Die kiddimoto Helme lassen sich in einem relativ weiten Größenbereich verstellen. Dabei hast du die Wahl zwischen zwei festgelegte Größen in S und M. Miss dabei zunächst den Kopfumfang deines Kindes vom Nackenbereich bis über die Stirn. Das Maßband sollte sich an der breitesten Stelle befinden und oberhalb der Ohren entlang führen.
Worauf es beim Kauf ankommt
Die Frage, wann genau ein Kind „reif“ genug für ein Laufrad ist, lässt sich pauschal nicht beantworten. Altersangaben von etwa zwei bis drei Jahren können lediglich ein Richtwert sein. Viel entscheidender ist die individuelle Entwicklung des Kindes. Wie groß ist es? Und wie sieht es mit seinen motorischen Fähigkeiten aus?

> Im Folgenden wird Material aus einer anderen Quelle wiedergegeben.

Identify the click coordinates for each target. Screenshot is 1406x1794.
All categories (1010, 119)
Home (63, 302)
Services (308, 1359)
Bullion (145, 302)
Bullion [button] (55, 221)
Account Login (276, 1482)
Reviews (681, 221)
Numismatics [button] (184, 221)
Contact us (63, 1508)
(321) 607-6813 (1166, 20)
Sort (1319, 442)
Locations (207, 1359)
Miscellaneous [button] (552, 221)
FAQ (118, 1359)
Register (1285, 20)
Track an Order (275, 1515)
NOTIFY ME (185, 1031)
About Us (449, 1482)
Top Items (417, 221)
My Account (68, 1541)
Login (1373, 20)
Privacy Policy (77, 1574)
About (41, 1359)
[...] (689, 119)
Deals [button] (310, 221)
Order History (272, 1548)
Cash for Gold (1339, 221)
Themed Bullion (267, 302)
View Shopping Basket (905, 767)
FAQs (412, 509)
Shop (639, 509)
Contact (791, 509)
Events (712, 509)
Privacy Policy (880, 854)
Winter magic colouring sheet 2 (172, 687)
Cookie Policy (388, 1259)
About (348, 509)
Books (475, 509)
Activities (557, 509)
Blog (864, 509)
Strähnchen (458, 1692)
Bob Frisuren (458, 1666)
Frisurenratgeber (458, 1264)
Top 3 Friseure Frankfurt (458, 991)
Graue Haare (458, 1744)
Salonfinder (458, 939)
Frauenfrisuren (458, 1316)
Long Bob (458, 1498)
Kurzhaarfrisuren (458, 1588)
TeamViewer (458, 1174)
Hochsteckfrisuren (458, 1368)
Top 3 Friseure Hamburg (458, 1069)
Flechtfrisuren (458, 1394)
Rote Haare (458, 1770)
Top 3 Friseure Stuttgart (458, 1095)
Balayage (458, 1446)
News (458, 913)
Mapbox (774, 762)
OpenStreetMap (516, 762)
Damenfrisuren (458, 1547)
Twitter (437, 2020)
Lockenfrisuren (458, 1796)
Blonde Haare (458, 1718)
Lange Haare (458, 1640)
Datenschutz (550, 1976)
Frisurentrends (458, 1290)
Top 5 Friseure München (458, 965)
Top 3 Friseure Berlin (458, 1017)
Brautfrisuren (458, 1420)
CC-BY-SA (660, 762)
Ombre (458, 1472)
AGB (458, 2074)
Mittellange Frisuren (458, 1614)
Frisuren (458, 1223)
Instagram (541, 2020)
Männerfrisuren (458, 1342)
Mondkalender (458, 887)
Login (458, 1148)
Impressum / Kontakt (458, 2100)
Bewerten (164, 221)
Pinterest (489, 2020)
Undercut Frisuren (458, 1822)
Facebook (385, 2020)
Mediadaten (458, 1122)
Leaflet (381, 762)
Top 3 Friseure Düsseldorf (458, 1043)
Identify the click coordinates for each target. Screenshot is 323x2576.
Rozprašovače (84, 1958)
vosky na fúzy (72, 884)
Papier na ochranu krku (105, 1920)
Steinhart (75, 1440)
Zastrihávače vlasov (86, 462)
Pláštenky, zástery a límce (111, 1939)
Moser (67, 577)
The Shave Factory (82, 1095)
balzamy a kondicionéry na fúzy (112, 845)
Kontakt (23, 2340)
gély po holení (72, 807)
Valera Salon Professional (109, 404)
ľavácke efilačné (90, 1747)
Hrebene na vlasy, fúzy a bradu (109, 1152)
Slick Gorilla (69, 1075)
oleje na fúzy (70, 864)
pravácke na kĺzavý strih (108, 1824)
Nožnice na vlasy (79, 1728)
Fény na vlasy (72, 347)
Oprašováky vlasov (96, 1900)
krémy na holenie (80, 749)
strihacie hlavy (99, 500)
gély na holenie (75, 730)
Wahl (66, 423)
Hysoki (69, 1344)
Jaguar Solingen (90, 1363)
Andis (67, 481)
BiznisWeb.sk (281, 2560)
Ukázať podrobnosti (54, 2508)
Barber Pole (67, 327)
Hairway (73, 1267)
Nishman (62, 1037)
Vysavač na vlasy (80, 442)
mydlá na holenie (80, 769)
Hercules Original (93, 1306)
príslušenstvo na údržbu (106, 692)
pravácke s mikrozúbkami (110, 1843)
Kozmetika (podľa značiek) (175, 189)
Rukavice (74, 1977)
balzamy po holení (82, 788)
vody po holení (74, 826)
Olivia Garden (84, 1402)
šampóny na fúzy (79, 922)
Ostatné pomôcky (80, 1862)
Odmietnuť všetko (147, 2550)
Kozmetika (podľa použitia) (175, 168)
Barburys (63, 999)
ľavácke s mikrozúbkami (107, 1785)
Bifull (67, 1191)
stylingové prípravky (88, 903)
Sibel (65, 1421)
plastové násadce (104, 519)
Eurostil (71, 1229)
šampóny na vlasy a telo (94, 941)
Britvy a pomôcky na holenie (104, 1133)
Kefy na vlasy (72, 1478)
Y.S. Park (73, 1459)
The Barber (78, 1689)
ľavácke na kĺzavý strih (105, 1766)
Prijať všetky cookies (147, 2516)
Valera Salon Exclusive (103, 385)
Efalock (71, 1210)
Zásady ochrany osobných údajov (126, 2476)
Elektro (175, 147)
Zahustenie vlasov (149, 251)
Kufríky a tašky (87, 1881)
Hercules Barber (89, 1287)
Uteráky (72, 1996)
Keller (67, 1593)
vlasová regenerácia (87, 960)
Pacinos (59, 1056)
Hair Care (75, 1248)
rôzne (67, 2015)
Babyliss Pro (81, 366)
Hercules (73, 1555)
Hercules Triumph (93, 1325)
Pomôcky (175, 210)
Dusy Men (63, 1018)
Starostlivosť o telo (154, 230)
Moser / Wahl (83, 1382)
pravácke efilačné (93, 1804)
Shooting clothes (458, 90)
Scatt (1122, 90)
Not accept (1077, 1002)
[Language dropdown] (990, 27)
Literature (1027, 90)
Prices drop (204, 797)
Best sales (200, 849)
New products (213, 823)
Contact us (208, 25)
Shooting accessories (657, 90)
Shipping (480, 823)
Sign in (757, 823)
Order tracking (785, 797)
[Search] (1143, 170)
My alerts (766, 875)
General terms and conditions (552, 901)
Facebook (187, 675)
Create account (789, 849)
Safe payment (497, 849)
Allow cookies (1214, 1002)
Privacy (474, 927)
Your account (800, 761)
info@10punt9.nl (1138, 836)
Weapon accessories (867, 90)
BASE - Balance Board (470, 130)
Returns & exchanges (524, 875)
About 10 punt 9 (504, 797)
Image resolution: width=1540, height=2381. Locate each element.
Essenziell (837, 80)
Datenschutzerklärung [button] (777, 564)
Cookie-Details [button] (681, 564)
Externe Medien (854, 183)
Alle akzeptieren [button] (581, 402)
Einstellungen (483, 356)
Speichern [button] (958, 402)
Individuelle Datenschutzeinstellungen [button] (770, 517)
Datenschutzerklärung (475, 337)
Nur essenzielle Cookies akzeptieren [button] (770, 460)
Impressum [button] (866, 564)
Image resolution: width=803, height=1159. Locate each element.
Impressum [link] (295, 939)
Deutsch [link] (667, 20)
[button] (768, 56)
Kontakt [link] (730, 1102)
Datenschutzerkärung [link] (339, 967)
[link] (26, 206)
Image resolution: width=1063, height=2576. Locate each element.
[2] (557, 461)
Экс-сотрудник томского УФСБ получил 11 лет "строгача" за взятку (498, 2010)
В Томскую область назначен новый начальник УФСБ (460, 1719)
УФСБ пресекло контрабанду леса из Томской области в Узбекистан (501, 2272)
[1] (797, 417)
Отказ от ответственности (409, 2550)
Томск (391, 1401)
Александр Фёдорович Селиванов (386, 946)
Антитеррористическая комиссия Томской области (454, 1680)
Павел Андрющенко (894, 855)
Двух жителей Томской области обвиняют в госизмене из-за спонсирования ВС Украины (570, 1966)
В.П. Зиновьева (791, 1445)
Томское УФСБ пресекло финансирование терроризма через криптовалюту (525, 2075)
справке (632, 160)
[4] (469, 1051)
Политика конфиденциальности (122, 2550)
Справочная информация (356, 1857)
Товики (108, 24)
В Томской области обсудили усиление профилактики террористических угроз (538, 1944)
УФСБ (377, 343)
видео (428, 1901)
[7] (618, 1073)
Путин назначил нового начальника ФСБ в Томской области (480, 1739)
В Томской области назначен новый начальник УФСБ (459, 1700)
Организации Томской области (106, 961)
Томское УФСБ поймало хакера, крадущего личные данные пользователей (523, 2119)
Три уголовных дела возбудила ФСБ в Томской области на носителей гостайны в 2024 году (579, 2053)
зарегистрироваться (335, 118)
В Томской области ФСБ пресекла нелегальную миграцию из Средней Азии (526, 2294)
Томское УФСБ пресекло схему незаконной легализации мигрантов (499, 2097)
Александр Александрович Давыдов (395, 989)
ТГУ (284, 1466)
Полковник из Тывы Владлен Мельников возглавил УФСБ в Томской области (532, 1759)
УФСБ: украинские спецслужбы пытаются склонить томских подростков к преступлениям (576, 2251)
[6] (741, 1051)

- Größe: Das Kind sollte mit beiden Füßen sicher auf dem Boden stehen - und zwar mit der ganzen Sohle. Die Beine bleiben dabei leicht angewinkelt.
- Material: Eltern haben die Wahl zwischen Metall, Holz oder Kunststoff, wobei Metall und Holz am weitesten verbreitet sind.
- Gewicht: Metallräder zum Beispiel sind oft schwerer als Holzmodelle.
- Reifen: Kunststoff- oder Vollgummireifen sind deutlich robuster.
- Bremse: Davon sollten Eltern aber besser die Finger lassen, rät Reinhard Liebisch von der Bundesarbeitsgemeinschaft für Haltungs- und Bewegungsförderung in Wiesbaden. Die kleinen Fahranfänger seien mit der Bremse völlig überfordert.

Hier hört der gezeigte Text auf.